[[ Records to process, beginning ]]
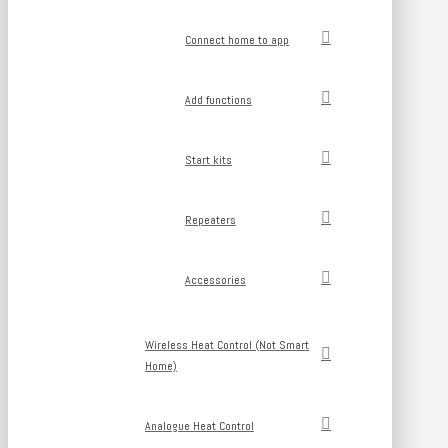
Connect home to app
Add functions
Start kits
Repeaters
Accessories
Wireless Heat Control (Not Smart
Home)
Analogue Heat Control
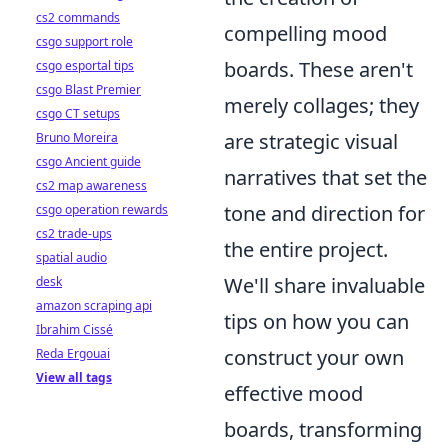
cs2 commands
compelling mood
csgo support role
boards. These aren't
csgo esportal tips
csgo Blast Premier
merely collages; they
csgo CT setups
are strategic visual
Bruno Moreira
csgo Ancient guide
narratives that set the
cs2 map awareness
tone and direction for
csgo operation rewards
cs2 trade-ups
the entire project.
spatial audio
We'll share invaluable
desk
amazon scraping api
tips on how you can
Ibrahim Cissé
construct your own
Reda Ergouai
View all tags
effective mood
boards, transforming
[[ Records to process, end ]]
■ **Requirement**
In the records above, copy exactly everything from the line that has "Analogue Heat Control" down to the line that has "amazon scraping api", both ends included, and leave out the pictures.

■ **Completed task**
Analogue Heat Control
cs2 commands
compelling mood
csgo support role
boards. These aren't
csgo esportal tips
csgo Blast Premier
merely collages; they
csgo CT setups
are strategic visual
Bruno Moreira
csgo Ancient guide
narratives that set the
cs2 map awareness
tone and direction for
csgo operation rewards
cs2 trade-ups
the entire project.
spatial audio
We'll share invaluable
desk
amazon scraping api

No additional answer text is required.